Metadata-Version: 2.4
Name: polars-stringsim
Version: 0.2.0
Classifier: Development Status :: 4 - Beta
Classifier: Intended Audience :: Developers
Classifier: Intended Audience :: Science/Research
Classifier: License :: OSI Approved :: MIT License
Classifier: Operating System :: Microsoft :: Windows
Classifier: Operating System :: POSIX :: Linux
Classifier: Operating System :: MacOS :: MacOS X
Classifier: Programming Language :: Python :: 3
Classifier: Programming Language :: Python :: 3.9
Classifier: Programming Language :: Python :: 3.10
Classifier: Programming Language :: Python :: 3.11
Classifier: Programming Language :: Python :: 3.12
Classifier: Programming Language :: Python :: 3.13
Classifier: Programming Language :: Rust
Classifier: Topic :: Scientific/Engineering
Classifier: Topic :: Text Processing
Classifier: Typing :: Typed
Requires-Dist: polars>=1.14
Summary: Composable fuzzy string matching for Polars
Keywords: polars,fuzzy,string-matching,record-linkage,pyo3
Author: Pratham-26
License-Expression: MIT
Requires-Python: >=3.9
Description-Content-Type: text/markdown; charset=UTF-8; variant=GFM
Project-URL: Documentation, https://github.com/Pratham-26/rust_helpers#readme
Project-URL: Homepage, https://github.com/Pratham-26/rust_helpers
Project-URL: Issues, https://github.com/Pratham-26/rust_helpers/issues
Project-URL: Repository, https://github.com/Pratham-26/rust_helpers

# polars-stringsim

Composable fuzzy string matching for [Polars](https://pola.rs/), implemented as
a native Polars plugin (Rust core + Python bindings via PyO3). All scoring runs
in Rust — no Python loops over rows — and works in both eager and lazy frames.

## Features

- **24 metric expressions** — edit distances (Levenshtein, Damerau-Levenshtein, OSA, Hamming), the Jaro family, token/n-gram (Jaccard, Sørensen-Dice, q-grams), LCS, and four phonetic encoders (Soundex, Metaphone, DoubleMetaphone, NYSIIS). See [`ALGORITHMS.md`](ALGORITHMS.md) for the math and normalization behind each one.
- **Hybrid scoring** — combine multiple algorithms in a single Rust call (`hybrid_score`), plus 4 pre-built scorers (`name_default`, `phonetic_edit`, `token_char`, `prefix_ngram`).
- **DataFrame helpers** — `fuzzy_join`, `deduplicate`, `pairwise_compare` with blocking indexes (first-chars, char-bag) to avoid O(n²) cross joins.
- **Explainability** — `return_breakdown=True` returns per-metric scores alongside the combined score, so you can see *why* two strings matched.
- **Ensembles** — `weighted_avg`, `mean`, `max`, `min`, `median`, `vote`.

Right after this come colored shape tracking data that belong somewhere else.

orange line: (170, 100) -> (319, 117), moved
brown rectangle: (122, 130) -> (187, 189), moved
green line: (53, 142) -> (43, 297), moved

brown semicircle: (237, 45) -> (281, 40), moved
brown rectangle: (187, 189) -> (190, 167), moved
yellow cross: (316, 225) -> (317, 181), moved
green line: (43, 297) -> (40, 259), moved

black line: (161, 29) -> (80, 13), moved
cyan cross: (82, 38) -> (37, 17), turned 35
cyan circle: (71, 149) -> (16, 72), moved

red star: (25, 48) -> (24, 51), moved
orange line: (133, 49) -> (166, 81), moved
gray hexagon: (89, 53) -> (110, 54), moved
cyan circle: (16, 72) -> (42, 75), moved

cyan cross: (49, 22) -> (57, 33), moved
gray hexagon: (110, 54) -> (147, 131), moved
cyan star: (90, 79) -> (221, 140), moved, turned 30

All similarity functions return `Float64` in `[0, 1]`. Null in either input → null output.

## Install

### Users (no Rust toolchain required)

Prebuilt wheels are published on PyPI for **CPython 3.9–3.13** on
**Linux x86_64** and **Windows x86_64**. macOS and aarch64-linux wheels are
planned (see [Platform support](#platform-support)); on those platforms pip
falls back to a source build.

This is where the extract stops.